Jim Dine
PaceWildenstein 22
Although the title of Jim Dine’s recent show, “Some Greeks, Some Romans,” refers straightforwardly enough to the classical sculptures that are the objects of study in this suite of 150 works on paper, the subtitle, “A Drawing,” implies a stronger claim to significance than the literally more correct plural would have. Dine invites us to see everything here as an entity, and not merely as a collection—an invitation easy enough to accept, since these fiercely worked, sometimes richly chromatic sheets contain so little of the sketchy or the simply notational and seem pervaded by a single effort of will. Always retaining the original size A4 format of the notebook with which he started, as he tells us, in the Glyptothek in Munich, many have been constructed from collaged pieces of variously textured paper, and the pinholes in their upper corners suggest they were worked on the wall, like paintings. Still, something of the idea of the sketch, and of the stance of the student, remains, if only in the spiral-pad perforations that run along the top of each page—enough to establish these works as a sort of novel, a fiction of the artist’s sketchbook, comparable to the more familiar case of novels masquerading as writers’ diaries (e.g., Rilke and Malte Laurids Brigge). Dine’s use of a surprising variety of materials, from traditional charcoal to such oddities as diet cola, crushed cherries, Rustoleum, tea, and saliva, manages to suggest both improvisation and obsession.
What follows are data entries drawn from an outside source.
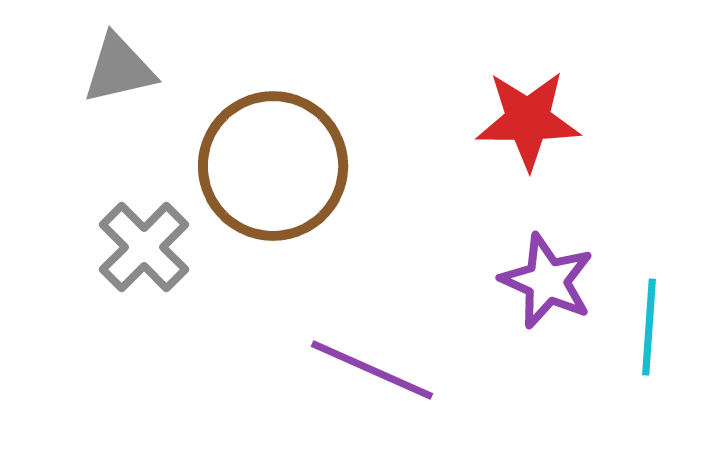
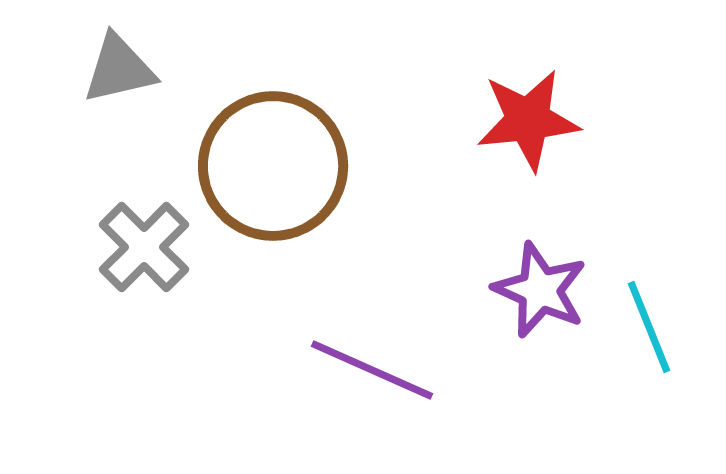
red star: rotated 6 degrees counterclockwise
purple star: moved 7 px left, 9 px down
cyan line: rotated 26 degrees counterclockwise
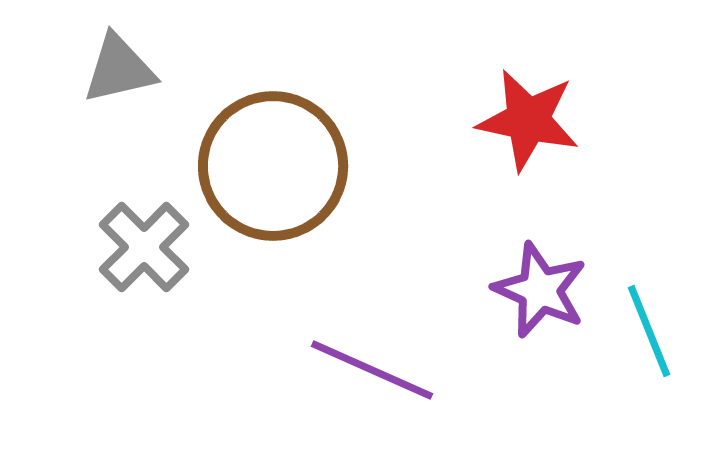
red star: rotated 18 degrees clockwise
cyan line: moved 4 px down
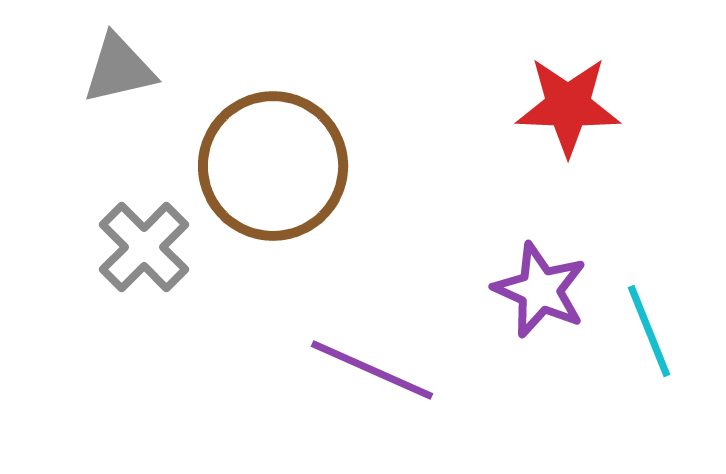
red star: moved 40 px right, 14 px up; rotated 10 degrees counterclockwise
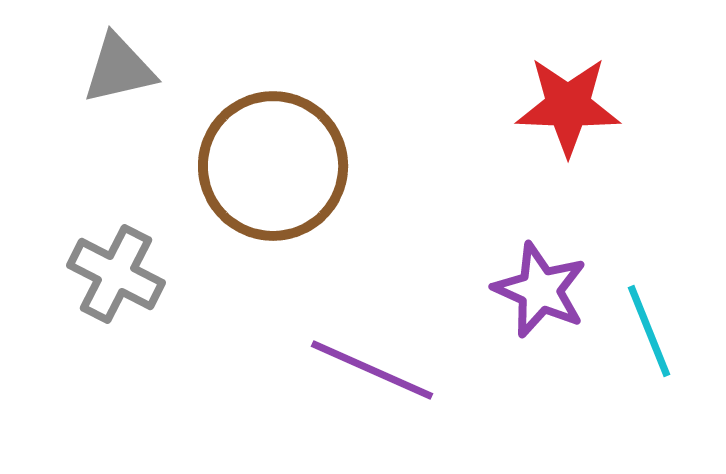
gray cross: moved 28 px left, 27 px down; rotated 18 degrees counterclockwise
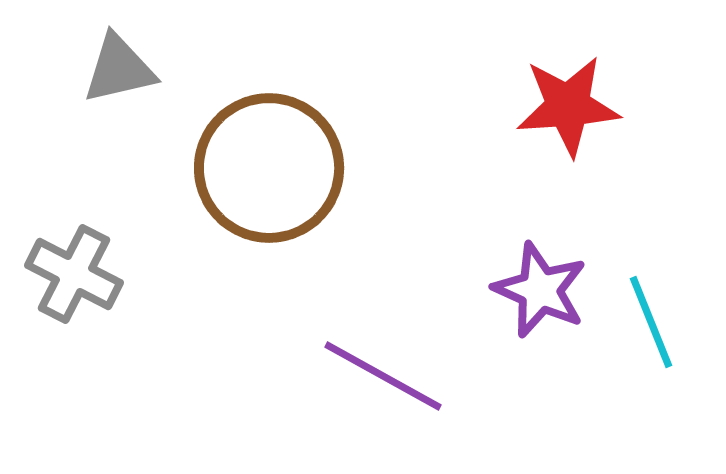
red star: rotated 6 degrees counterclockwise
brown circle: moved 4 px left, 2 px down
gray cross: moved 42 px left
cyan line: moved 2 px right, 9 px up
purple line: moved 11 px right, 6 px down; rotated 5 degrees clockwise
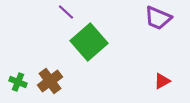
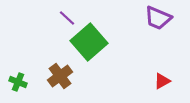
purple line: moved 1 px right, 6 px down
brown cross: moved 10 px right, 5 px up
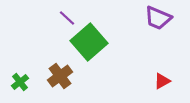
green cross: moved 2 px right; rotated 30 degrees clockwise
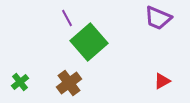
purple line: rotated 18 degrees clockwise
brown cross: moved 9 px right, 7 px down
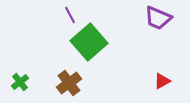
purple line: moved 3 px right, 3 px up
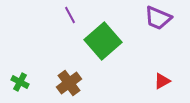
green square: moved 14 px right, 1 px up
green cross: rotated 24 degrees counterclockwise
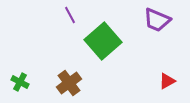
purple trapezoid: moved 1 px left, 2 px down
red triangle: moved 5 px right
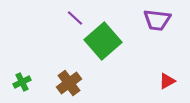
purple line: moved 5 px right, 3 px down; rotated 18 degrees counterclockwise
purple trapezoid: rotated 16 degrees counterclockwise
green cross: moved 2 px right; rotated 36 degrees clockwise
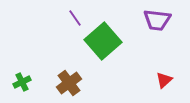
purple line: rotated 12 degrees clockwise
red triangle: moved 3 px left, 1 px up; rotated 12 degrees counterclockwise
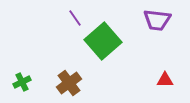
red triangle: moved 1 px right; rotated 42 degrees clockwise
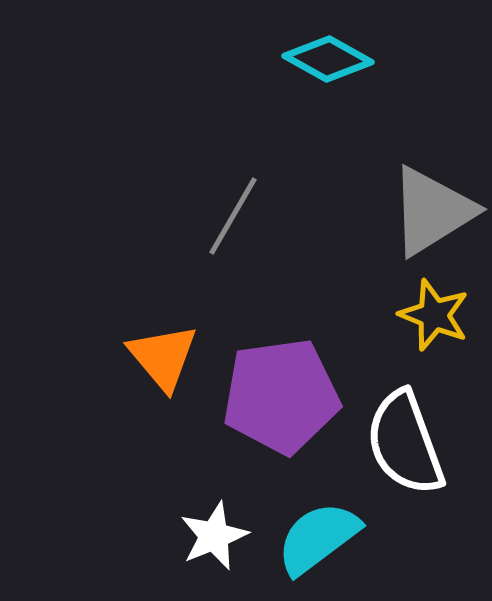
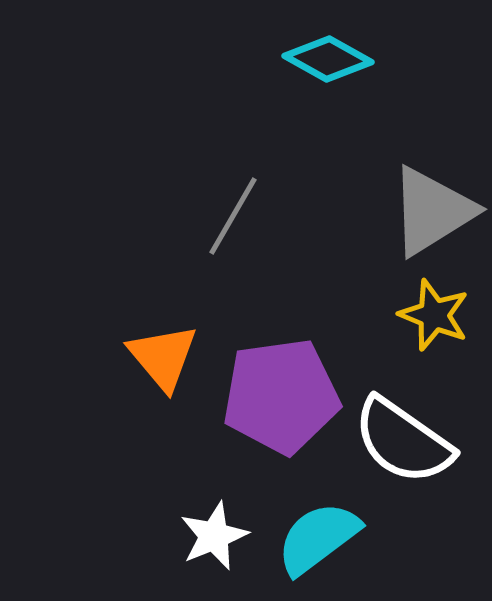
white semicircle: moved 2 px left, 2 px up; rotated 35 degrees counterclockwise
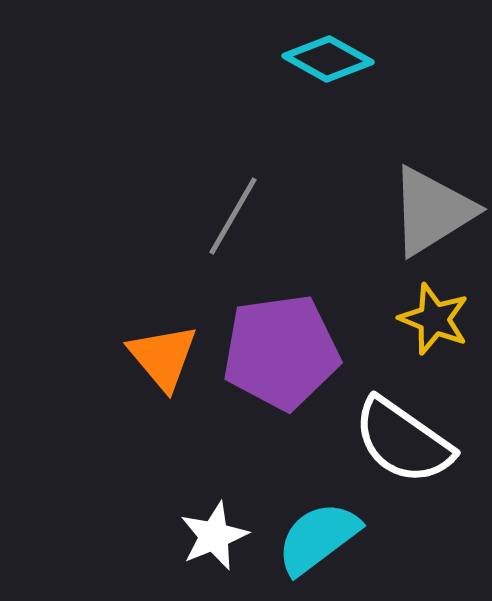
yellow star: moved 4 px down
purple pentagon: moved 44 px up
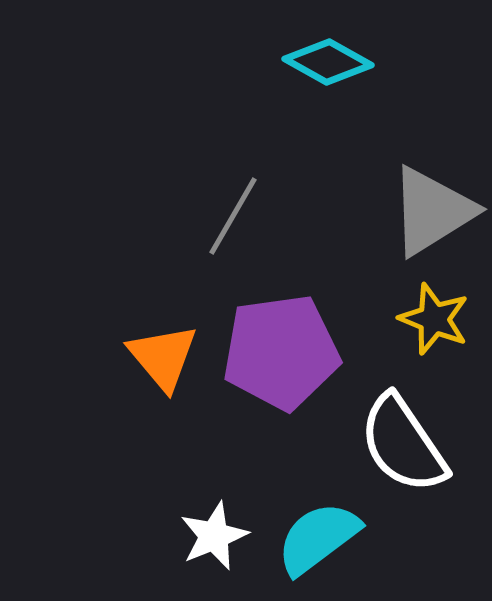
cyan diamond: moved 3 px down
white semicircle: moved 3 px down; rotated 21 degrees clockwise
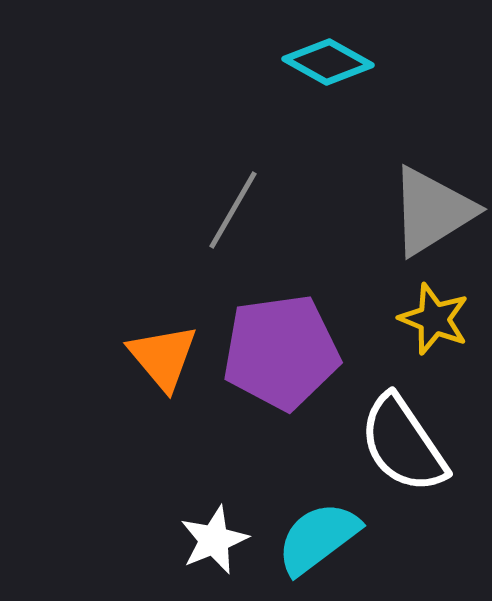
gray line: moved 6 px up
white star: moved 4 px down
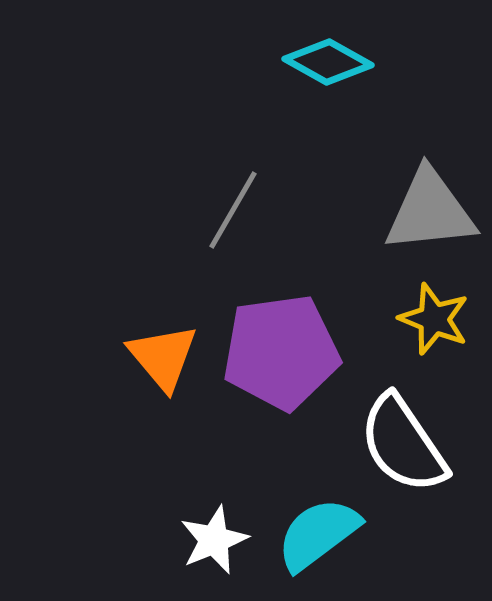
gray triangle: moved 2 px left; rotated 26 degrees clockwise
cyan semicircle: moved 4 px up
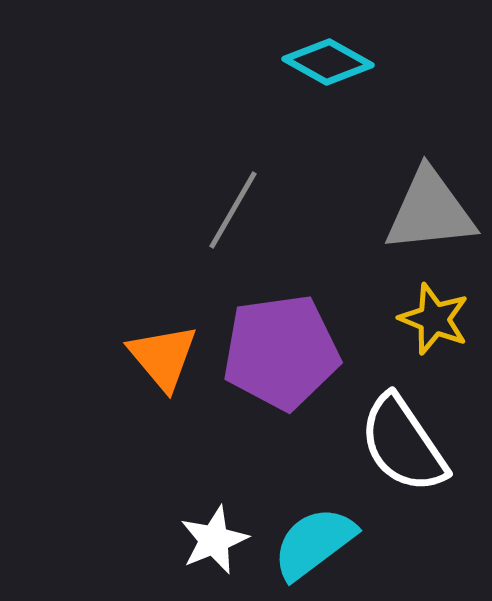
cyan semicircle: moved 4 px left, 9 px down
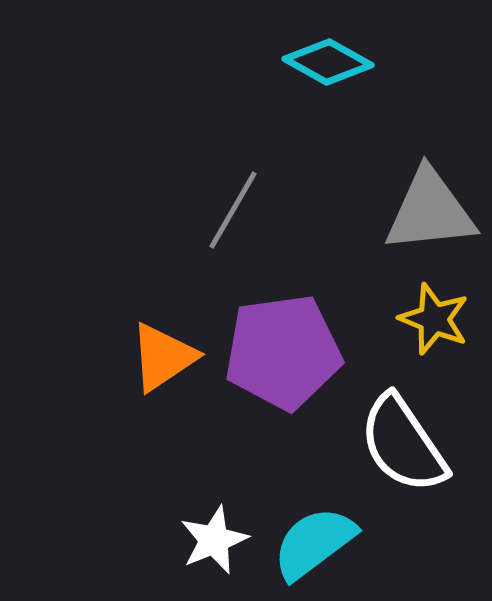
purple pentagon: moved 2 px right
orange triangle: rotated 36 degrees clockwise
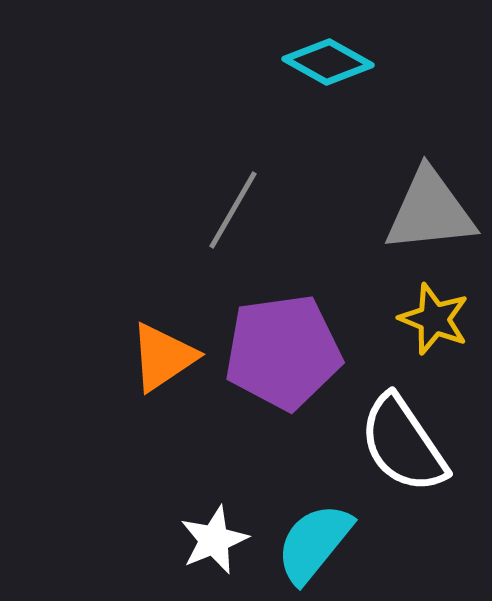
cyan semicircle: rotated 14 degrees counterclockwise
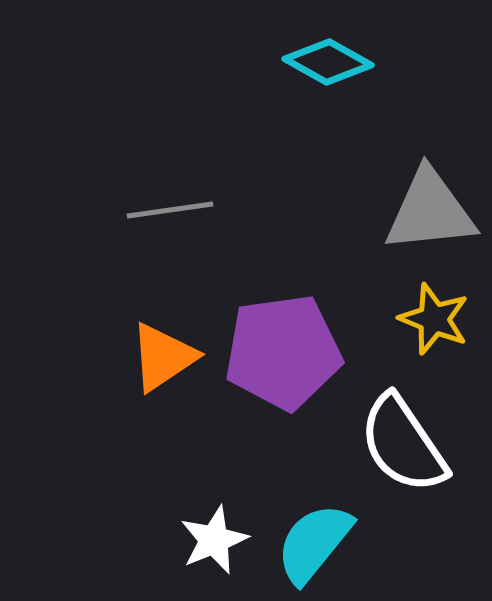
gray line: moved 63 px left; rotated 52 degrees clockwise
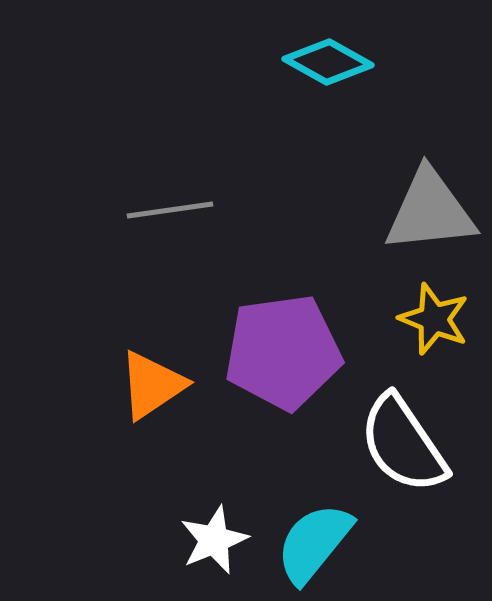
orange triangle: moved 11 px left, 28 px down
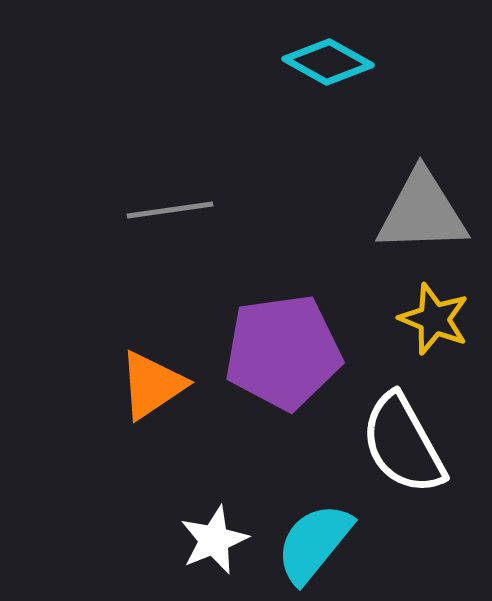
gray triangle: moved 8 px left, 1 px down; rotated 4 degrees clockwise
white semicircle: rotated 5 degrees clockwise
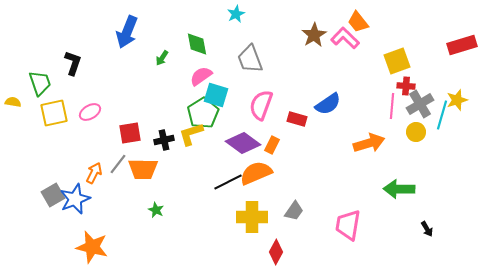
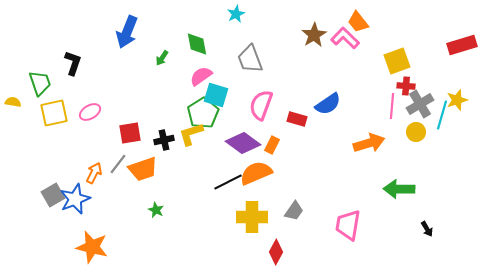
orange trapezoid at (143, 169): rotated 20 degrees counterclockwise
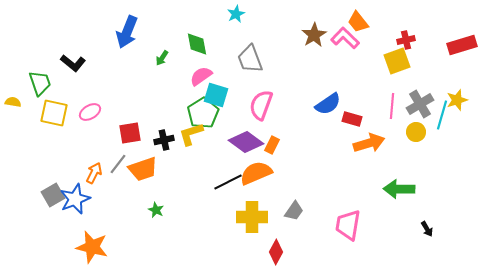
black L-shape at (73, 63): rotated 110 degrees clockwise
red cross at (406, 86): moved 46 px up; rotated 18 degrees counterclockwise
yellow square at (54, 113): rotated 24 degrees clockwise
red rectangle at (297, 119): moved 55 px right
purple diamond at (243, 143): moved 3 px right, 1 px up
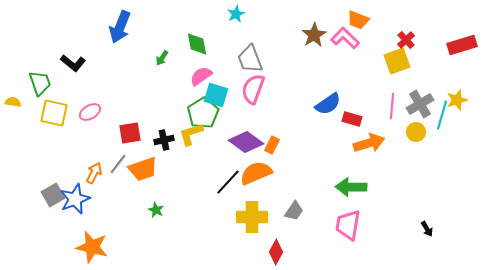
orange trapezoid at (358, 22): moved 2 px up; rotated 30 degrees counterclockwise
blue arrow at (127, 32): moved 7 px left, 5 px up
red cross at (406, 40): rotated 30 degrees counterclockwise
pink semicircle at (261, 105): moved 8 px left, 16 px up
black line at (228, 182): rotated 20 degrees counterclockwise
green arrow at (399, 189): moved 48 px left, 2 px up
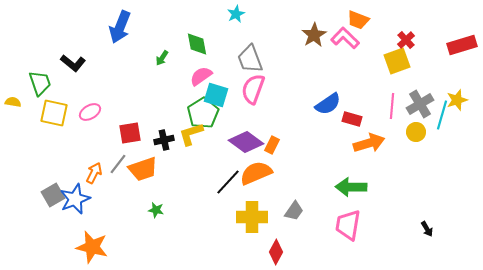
green star at (156, 210): rotated 14 degrees counterclockwise
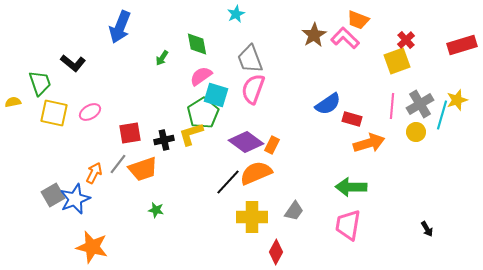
yellow semicircle at (13, 102): rotated 21 degrees counterclockwise
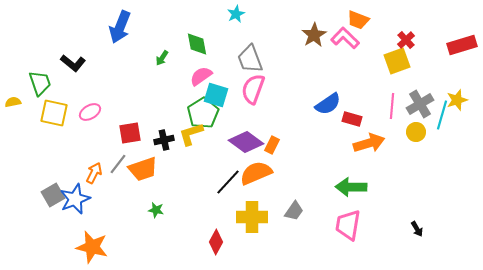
black arrow at (427, 229): moved 10 px left
red diamond at (276, 252): moved 60 px left, 10 px up
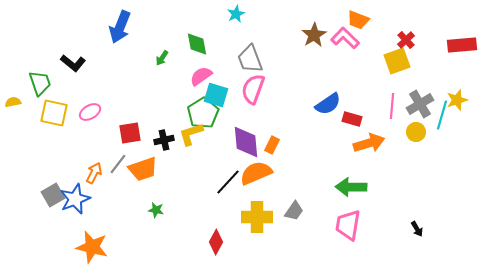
red rectangle at (462, 45): rotated 12 degrees clockwise
purple diamond at (246, 142): rotated 48 degrees clockwise
yellow cross at (252, 217): moved 5 px right
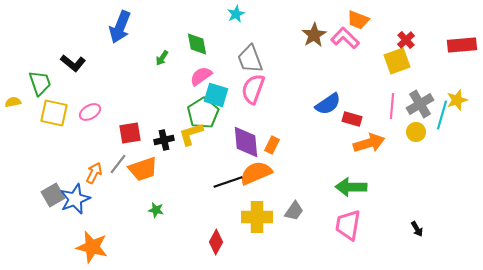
black line at (228, 182): rotated 28 degrees clockwise
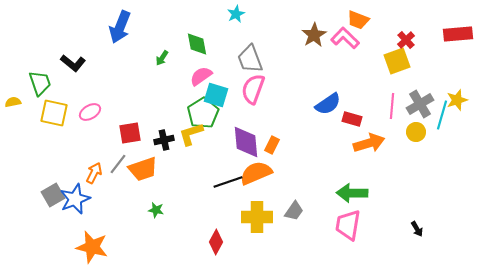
red rectangle at (462, 45): moved 4 px left, 11 px up
green arrow at (351, 187): moved 1 px right, 6 px down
In an introductory note to the catalogue accompanying the show, Dine speaks of anger as being one of the “mediums” for his work, a comment that reminded me of how a veteran of the Happenings era once said that only Dine’s really fit Susan Sontag’s description of Happenings as aggressive toward their audience (others being, in his recollection, rather sweet and playful in character). Certainly Dine does not approach antiquity in an easygoing or nostalgic mood. While he has re-created these faces with a degree of attention that can only be called devout, such devotion contains the fury one reserves for a parent who never gave enough, or gave only the wrong things at the wrong time. The very authority of these faces is daunting, whether manifested in the work as dignified, desolate, angry, serene, or fear-inspiring. Dine claims this authority for his own art even as he labors to erode it. It’s clear he identifies his own effort as much with that of distortion and destruction as with observation or creation—that he identifies, in short, with that all-devouring time separating us and the art of the past, and which here appears as much in the subjective, chromatic atmosphere that envelops and obscures the monochromy of the statues as in the literal physical damage they have suffered. Look, for instance, on the effort Dine expends in rendering the smashed noses so typical of these heads. It seems as though he’s attacked the paper with a vengeance at just those spots, as though he’d had to build those noses up in imagination in order to have the satisfaction of grinding them down again with luxuriant brutality.
“When I look at antiquity,” Aristide Maillol once exclaimed, “it always seems to me that it must be very easy to make sculpture. But when I look at modern sculpture, it seems complicated, difficult.” Far greater today than in Maillol’s time, there is a patent absurdity, a lack of credibility, to the desire to cleave to some remnant of the classical tradition. This self-conscious folly constitutes its resemblance to or exemplification of the very desire to make art at all, a desire whose ambition is always measured against a felt impossibility. These stunning drawings tell us something about why Dine’s efforts to make sculpture in the classical tradition have been so unsuccessful (in the process making those failed sculptures rather more interesting). Dine is one of the most accomplished draftsmen around, and yet the emotional struggle involved in his efforts at rendering classical statuary so clearly emerges from a technical struggle—a struggle more vividly engaged here than in any of his own sculpture.